(Records excerpted from a collection)
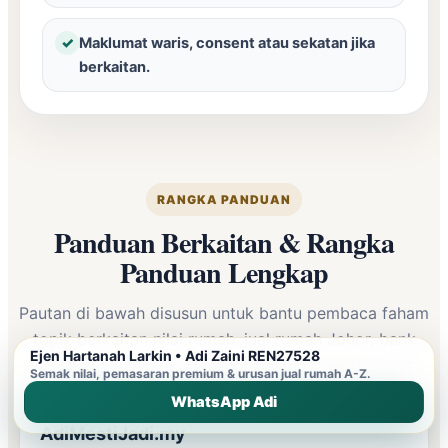
✓
Maklumat waris, consent atau sekatan jika
berkaitan.
RANGKA PANDUAN
Panduan Berkaitan & Rangka
Panduan Lengkap
Pautan di bawah disusun untuk bantu pembaca faham
topik berkaitan nilai rumah,
jual rumah Johor
, bank
Ejen Hartanah Larkin • Adi Zaini REN27528
value, dokumen dan ejen hartanah berdaftar.
Semak nilai, pemasaran premium & urusan jual rumah A-Z.
WhatsApp Adi
AdiMestiJadi.my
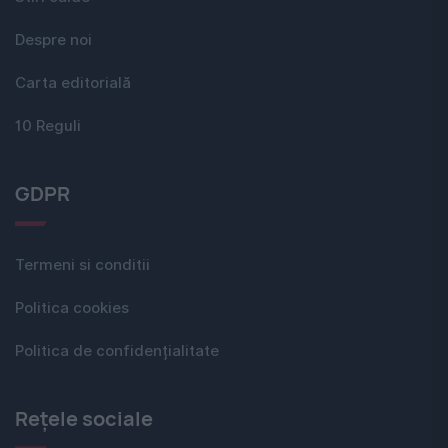
Despre noi
Carta editorială
10 Reguli
GDPR
Termeni si conditii
Politica cookies
Politica de confidențialitate
Rețele sociale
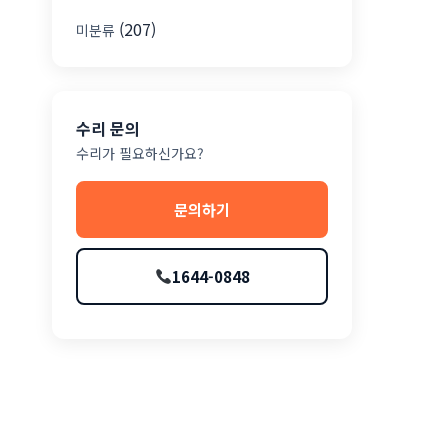
(207)
미분류
수리 문의
수리가 필요하신가요?
문의하기
1644-0848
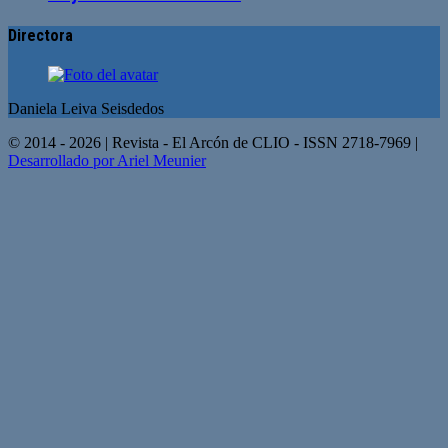
Directora
Daniela Leiva Seisdedos
© 2014 - 2026 | Revista - El Arcón de CLIO - ISSN 2718-7969 |
Desarrollado por Ariel Meunier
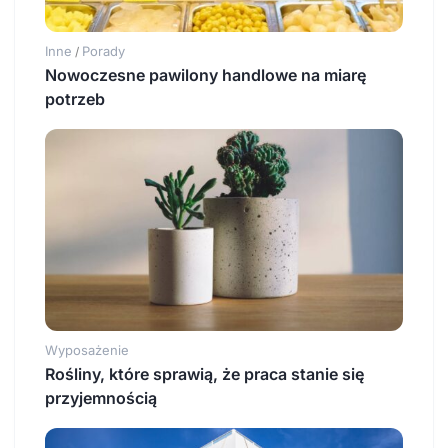
Inne
Porady
/
Nowoczesne pawilony handlowe na miarę
potrzeb
Wyposażenie
Rośliny, które sprawią, że praca stanie się
przyjemnością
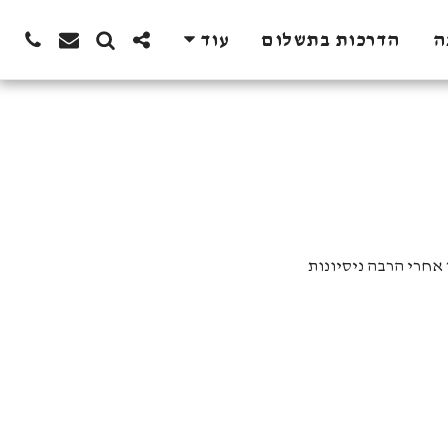
ה
הדרכות בתשלום
עוד
לי שנולד אחרי הרבה ניסיונות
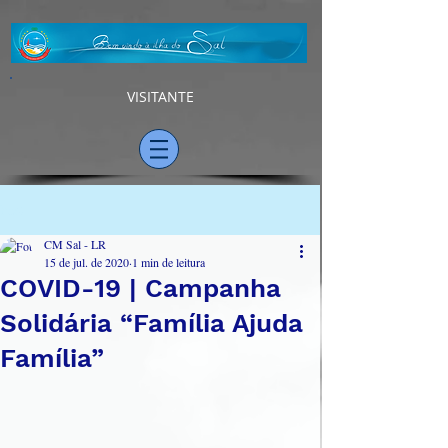
VISITANTE
Post
CM Sal - LR
15 de jul. de 2020
1 min de leitura
COVID-19 | Campanha
Solidária “Família Ajuda
Família”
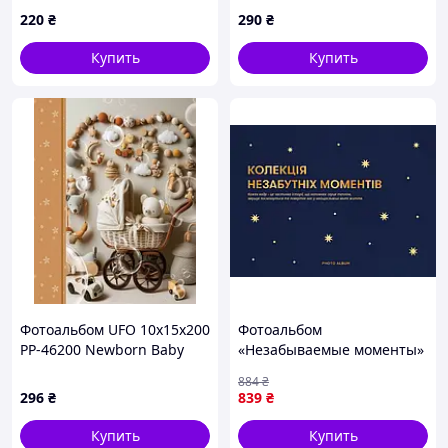
Daisies
страниц) CLASSIC
220
₴
290
₴
BURGUNDY !Товар з
пошкодженням!
Купить
Купить
Фотоальбом UFO 10x15x200
Фотоальбом
PP-46200 Newborn Baby
«Незабываемые моменты»
(7227988)
темно-синий
884
₴
296
₴
839
₴
Купить
Купить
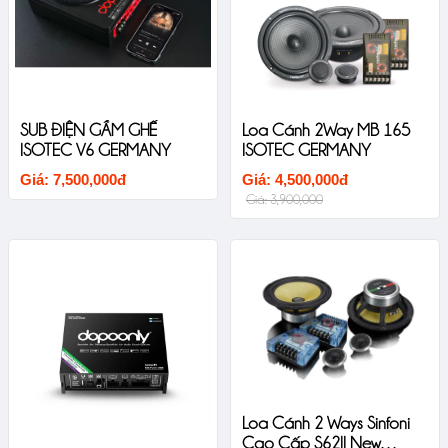
SUB ĐIỆN GẦM GHẾ
Loa Cánh 2Way MB 165
ISOTEC V6 GERMANY
ISOTEC GERMANY
Giá: 7,500,000đ
Giá: 4,500,000đ
Giá: 3,900,000
Loa Cánh 2 Ways Sinfoni
Cao Cấp S62II New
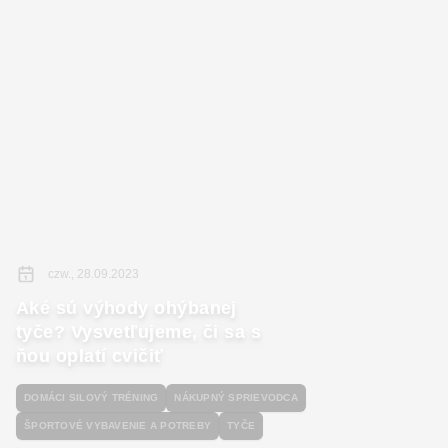
czw., 28.09.2023
Aké sú výhody ohýbanej
tyče? Vysvetľujeme, či sa s
ňou oplatí cvičiť
DOMÁCI SILOVÝ TRÉNING
NÁKUPNÝ SPRIEVODCA
ŠPORTOVÉ VYBAVENIE A POTREBY
TYČE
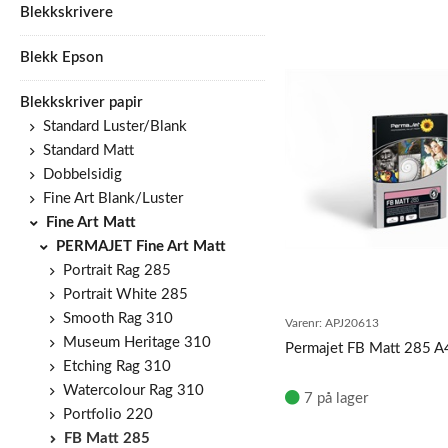
Blekkskrivere
Blekk Epson
Blekkskriver papir
Standard Luster/Blank
Standard Matt
Dobbelsidig
Fine Art Blank/Luster
Fine Art Matt
PERMAJET Fine Art Matt
Portrait Rag 285
Portrait White 285
Smooth Rag 310
Varenr:
APJ20613
Museum Heritage 310
Permajet FB Matt 285 A
Etching Rag 310
Watercolour Rag 310
7 på lager
Portfolio 220
FB Matt 285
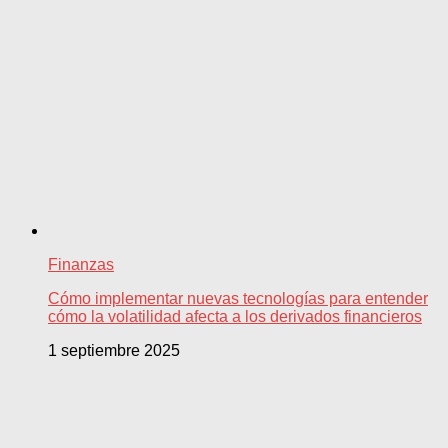
Finanzas
Cómo implementar nuevas tecnologías para entender
cómo la volatilidad afecta a los derivados financieros
1 septiembre 2025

### Task brief
Leaving every image behind, repeat the data in full and exactly.

### Expected answer
✓
Maklumat waris, consent atau sekatan jika
berkaitan.
RANGKA PANDUAN
Panduan Berkaitan & Rangka
Panduan Lengkap
Pautan di bawah disusun untuk bantu pembaca faham
topik berkaitan nilai rumah,
jual rumah Johor
, bank
Ejen Hartanah Larkin • Adi Zaini REN27528
value, dokumen dan ejen hartanah berdaftar.
Semak nilai, pemasaran premium & urusan jual rumah A-Z.
WhatsApp Adi
AdiMestiJadi.my
Despre noi
Carta editorială
10 Reguli
GDPR
Termeni si conditii
Politica cookies
Politica de confidențialitate
Rețele sociale
(207)
미분류
수리 문의
수리가 필요하신가요?
문의하기
1644-0848
Directora
Daniela Leiva Seisdedos
© 2014 - 2026 | Revista - El Arcón de CLIO - ISSN 2718-7969 |
Desarrollado por Ariel Meunier
Inne
Porady
/
Nowoczesne pawilony handlowe na miarę
potrzeb
Wyposażenie
Rośliny, które sprawią, że praca stanie się
przyjemnością
ה
הדרכות בתשלום
עוד
לי שנולד אחרי הרבה ניסיונות
VISITANTE
Post
CM Sal - LR
15 de jul. de 2020
1 min de leitura
COVID-19 | Campanha
Solidária “Família Ajuda
Família”
Daisies
страниц) CLASSIC
220
₴
290
₴
BURGUNDY !Товар з
пошкодженням!
Купить
Купить
Фотоальбом UFO 10x15x200
Фотоальбом
PP-46200 Newborn Baby
«Незабываемые моменты»
(7227988)
темно-синий
884
₴
296
₴
839
₴
Купить
Купить
SUB ĐIỆN GẦM GHẾ
Loa Cánh 2Way MB 165
ISOTEC V6 GERMANY
ISOTEC GERMANY
Giá: 7,500,000đ
Giá: 4,500,000đ
Giá: 3,900,000
Loa Cánh 2 Ways Sinfoni
Cao Cấp S62II New
czw., 28.09.2023
Aké sú výhody ohýbanej
tyče? Vysvetľujeme, či sa s
ňou oplatí cvičiť
DOMÁCI SILOVÝ TRÉNING
NÁKUPNÝ SPRIEVODCA
ŠPORTOVÉ VYBAVENIE A POTREBY
TYČE
Blekkskrivere
Blekk Epson
Blekkskriver papir
Standard Luster/Blank
Standard Matt
Dobbelsidig
Fine Art Blank/Luster
Fine Art Matt
PERMAJET Fine Art Matt
Portrait Rag 285
Portrait White 285
Smooth Rag 310
Varenr:
APJ20613
Museum Heritage 310
Permajet FB Matt 285 A
Etching Rag 310
Watercolour Rag 310
7 på lager
Portfolio 220
FB Matt 285
Finanzas
Cómo implementar nuevas tecnologías para entender
cómo la volatilidad afecta a los derivados financieros
1 septiembre 2025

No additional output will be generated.